> _Goal of the exercise_
A line belongs in the answer if it contains "Regências"; copy every such line from the entries below.

Segment Start: Exercise material

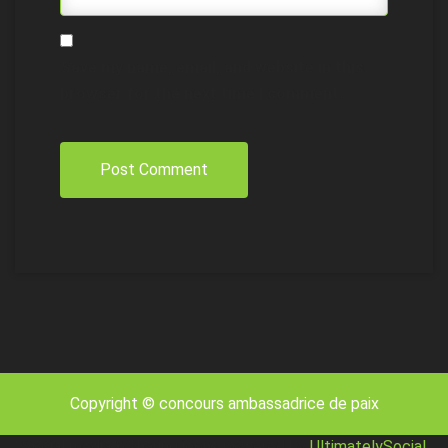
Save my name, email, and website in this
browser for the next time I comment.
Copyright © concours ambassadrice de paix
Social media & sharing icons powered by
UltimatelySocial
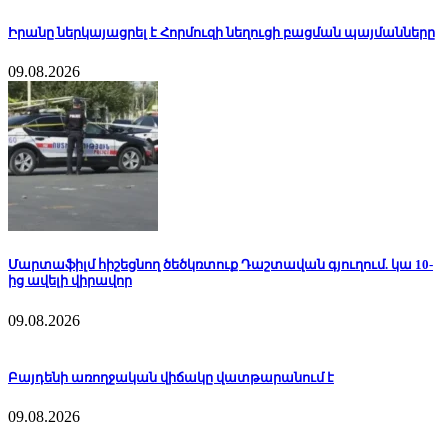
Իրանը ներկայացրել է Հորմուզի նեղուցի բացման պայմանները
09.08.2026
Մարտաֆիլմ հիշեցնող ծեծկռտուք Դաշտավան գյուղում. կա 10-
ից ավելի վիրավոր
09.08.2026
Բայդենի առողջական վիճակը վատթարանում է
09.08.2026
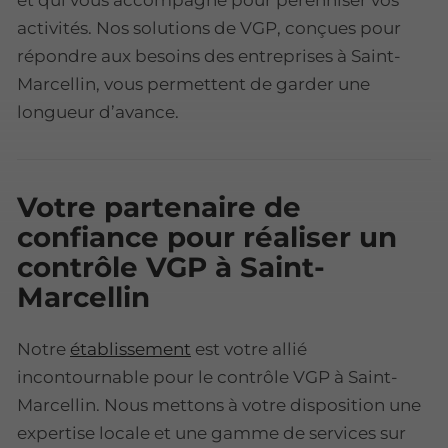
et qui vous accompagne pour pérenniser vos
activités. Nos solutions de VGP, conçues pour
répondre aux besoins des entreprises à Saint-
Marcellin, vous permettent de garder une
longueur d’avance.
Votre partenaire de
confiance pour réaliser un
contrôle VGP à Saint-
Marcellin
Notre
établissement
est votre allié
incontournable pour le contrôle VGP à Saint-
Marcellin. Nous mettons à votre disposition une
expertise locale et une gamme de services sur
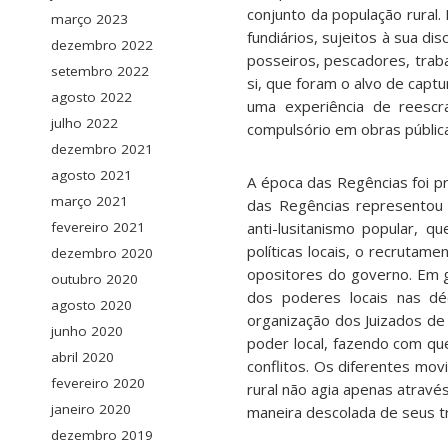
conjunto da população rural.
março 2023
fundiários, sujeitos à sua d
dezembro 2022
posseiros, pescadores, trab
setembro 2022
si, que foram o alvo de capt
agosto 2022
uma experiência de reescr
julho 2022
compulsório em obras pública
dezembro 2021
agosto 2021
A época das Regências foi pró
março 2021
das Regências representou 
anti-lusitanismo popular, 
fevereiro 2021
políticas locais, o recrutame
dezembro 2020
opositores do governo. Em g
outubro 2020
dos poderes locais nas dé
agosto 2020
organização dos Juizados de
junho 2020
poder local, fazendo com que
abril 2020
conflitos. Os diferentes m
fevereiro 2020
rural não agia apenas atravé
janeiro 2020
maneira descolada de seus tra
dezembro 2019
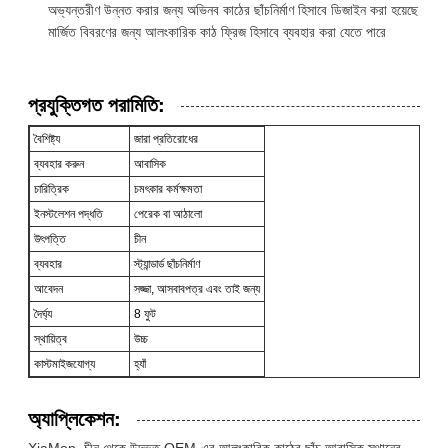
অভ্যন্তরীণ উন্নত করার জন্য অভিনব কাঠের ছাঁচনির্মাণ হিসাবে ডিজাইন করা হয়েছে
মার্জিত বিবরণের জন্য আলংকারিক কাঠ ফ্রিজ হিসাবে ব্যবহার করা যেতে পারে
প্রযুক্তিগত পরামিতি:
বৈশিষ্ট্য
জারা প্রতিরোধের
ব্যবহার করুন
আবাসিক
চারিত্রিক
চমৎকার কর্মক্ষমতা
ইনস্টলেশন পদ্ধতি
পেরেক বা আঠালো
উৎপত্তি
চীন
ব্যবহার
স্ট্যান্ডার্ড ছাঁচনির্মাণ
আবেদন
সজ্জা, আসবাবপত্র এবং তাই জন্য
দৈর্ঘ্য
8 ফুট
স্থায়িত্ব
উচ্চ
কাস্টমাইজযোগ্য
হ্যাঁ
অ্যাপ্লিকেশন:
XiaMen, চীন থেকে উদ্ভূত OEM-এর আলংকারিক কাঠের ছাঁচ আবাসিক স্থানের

Segment End: Exercise material

> _Response below_
A época das Regências foi pró
das Regências representou 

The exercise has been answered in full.